Cut views of the optimal topologies of the 3D mean compliance minimization problem using exact method

Fig. 13
figure 13

Cut views of the optimal topologies of the 3D mean compliance minimization problem using the trace estimation method

Table 9 Summary statistics of the load compliances of the optimal solution of the 3D mean compliance minimization problem using the exact and trace estimation methods to evaluate the mean compliance

The 3D cantilever beam problem described above was solved using the proposed approximate methods with the objective of minimizing the mean compliance subject to a volume fraction constraint with a limit of 0.4. Table 9 shows the statistics of the final optimal solutions obtained by minimizing the mean compliance subject to the volume fraction constraint using the naive exact approach and the trace estimation method to evaluate the mean compliance. 10 Hadamard basis probing vectors were used in the trace estimator. The optimal topologies are shown in Figs. 12 and 13. Similar results to the 2D case can be observed where the designs obtained are different but somewhat reasonable. The proposed method converged in a small fraction of the time that the naive method took to converge. However, the design produced by the trace estimation method was worse than the exact method’s which is to be expected since an approximate objective was minimized. Finally, note that the corrected estimate is close to the exact value.

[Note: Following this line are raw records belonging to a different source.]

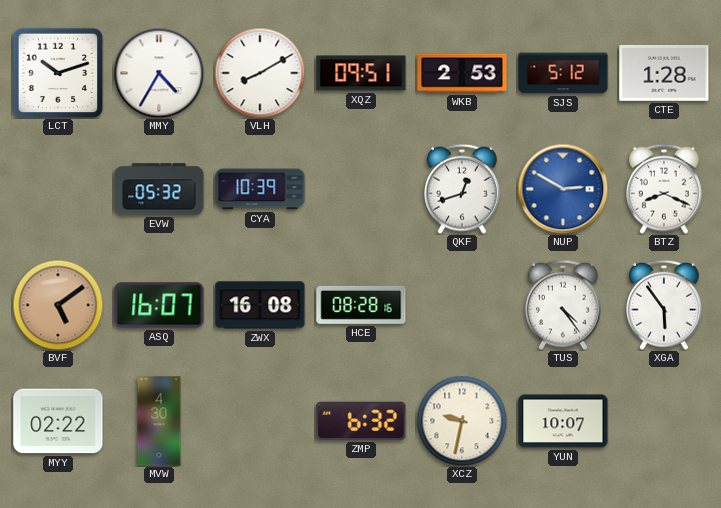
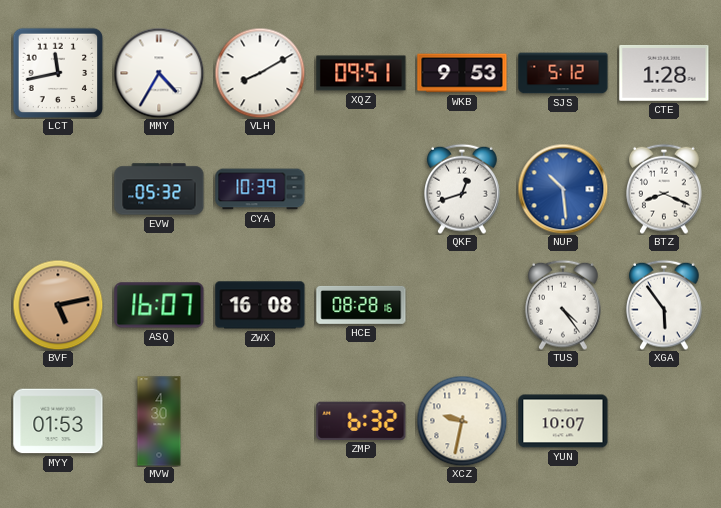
LCT: 10:12 -> 11:43
WKB: 2:53 -> 9:53
NUP: 2:50 -> 10:29
BVF: 5:09 -> 5:13
MYY: 02:22 -> 01:53
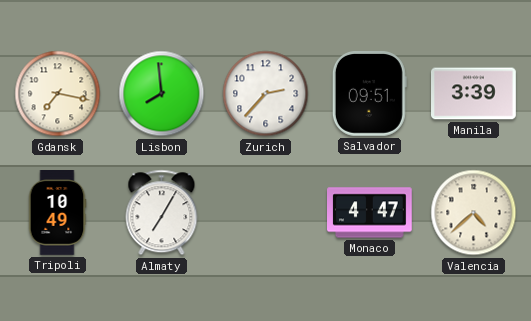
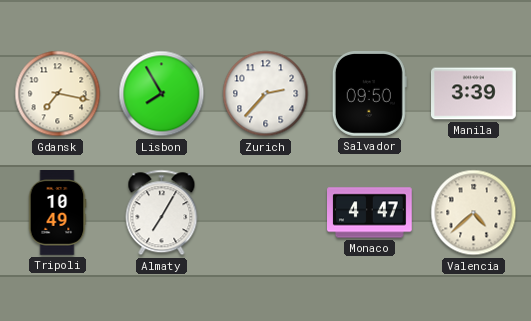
Lisbon: 7:59 -> 7:55
Salvador: 09:51 -> 09:50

6.3.2 Mean-std compliance minimization

Fig. 14
figure 14

Cut views of the optimal topologies of the 3D mean-std compliance minimization problem using the exact method

Fig. 15
figure 15

Cut views of the optimal topologies of the 3D mean-std compliance minimization problem using the corrected diagonal estimation method

Table 10 Summary statistics of the load compliances of the optimal solution of the mean-std compliance minimization problem using exact and the corrected diagonal estimation method with 10 Hadamard basis probing vectors to evaluate the mean-std compliance

Similarly, Table 10 shows the statistics of the final solutions of the 3D mean-std minimization problem solved using the naive exact approach and the corrected diagonal estimator method with 10 Hadamard basis probing vectors. The optimal topologies are shown in Figs. 14 and 15. Both algorithms converged to reasonable and feasible designs. Additionally, as expected the exact mean-std minimization converged to a solution with a lower standard deviation but a higher mean compliance compared to the exact mean minimization. However, due to the approximation error and non-convexity of the problems, the exact and approximate mean-std algorithms converged to solutions with a lower mean and std compared to the approximate mean algorithm. Finally as expected, the exact method took significantly longer to converge than the diagonal estimation method.

7 Conclusion

In this paper, two approximate methods were proposed to handle load uncertainty in compliance topology optimization problems where the uncertainty is described in the form of a set of finitely many loading scenarios. By re-formulating the function as a trace or diagonal estimation problem, significant performance improvements were achieved over the exact methods. Such improvement was demonstrated via complexity analysis and computational experiments. The methods proposed were shown to work well in practice while having a different time complexity profile.